Since the age of six, when she had torn the chrysalis from what had been her baby headlarva and was suddenly a headscarab, when she had burst into consciousness with language and thought, her mother had taught her that she was fallen. The gloomy doctrine of Insect Aspect was that khepri women were cursed. Some vile flaw on the part of the first woman had consigned her daughters to lives encumbered with ridiculous, slow, floundering bipedal bodies and minds that teemed with the useless byways and intricacies of consciousness. Woman had lost the insectile purity of God and male.

Lin’s broodma (who scorned a name as a decadent affectation) taught Lin and her broodsister that Insect Aspect was the lord of all creation, the all-powerful force that knew only hunger and thirst and rutting and satisfaction. He had shat out the universe after eating the void, in a mindless act of cosmic creation the purer and more brilliant for being devoid of motive or awareness. Lin and her broodsister were taught to worship Him with a terrified fervour, and to despise their self-awareness and their soft, chitinless bodies.

They were also taught to worship and serve their mindless brothers.

Thinking back now to that time, Lin no longer shuddered with revulsion. Sitting in those secluded Kinken parks, Lin carefully watched her past unfold in her mind, little by little, in a gradual act of reminiscence that took courage to pursue. She remembered how she had slowly come to realize that her life was not usual. On her rare shopping expeditions she would see with horror the casual contempt with which her khepri sisters treated male khepri, kicking and crushing the mindless two-foot insects. She remembered her tentative conversations with the other children, who taught her how her neighbours lived; her fear of using the language she knew instinctively, the language she carried in her blood, but that her broodma had taught her to loathe.

Lin remembered coming home to a house that swarmed with male khepri, that stank of rotting vegetables and fruit, littered as it was with organic rubbish for males to gorge on. She remembered being commanded to wash her innumerable brothers’ glistening carapaces, to pile up their dung before the household altar, to let them scuttle over her and explore her body as their dumb curiosity directed them. She remembered the night-time discussions with her broodsister, carried out in the tiny chymical wafts and gently rattling hisses that were khepri-whispers. As a result of these theological debates, her broodsister had turned the other way from her, had burrowed so deeply into her Insect Aspect faith that she outshone their mother in zealotry.

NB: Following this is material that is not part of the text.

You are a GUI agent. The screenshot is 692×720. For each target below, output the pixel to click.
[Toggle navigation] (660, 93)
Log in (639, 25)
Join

It had taken Lin until she was fifteen to challenge her broodma openly. She did so in terms that she now saw were naive and confused. Lin denounced her mother as a heretic, cursing her in the name of the mainstream pantheon. She fled the lunatic self-loathing of Insect Aspect worship, and the narrow streets of Creekside. She had run away to Kinken.

That was why, she reflected, for all her later disenchantment—her contempt, in fact, her hatred—there was a part of her that would always remember Kinken as a sanctuary. Now the smugness of the insular community nauseated her, but at the time of her escape she had been drunk on it. She had revelled in the arrogant denunciation of Creekside, had prayed to Awesome Broodma with a vehement delight. She had baptized herself with a khepri name and—which was vital in New Crobuzon—a human one. She had discovered that in Kinken, unlike Creekside, the hive and moiety system made for complex and useful nets of social connectivity. Her mother had never mentioned her birth or upbringing, so Lin had copied the allegiance of her first friend in Kinken, and told anyone who asked that she was Redwing Hive, Catskull Moiety.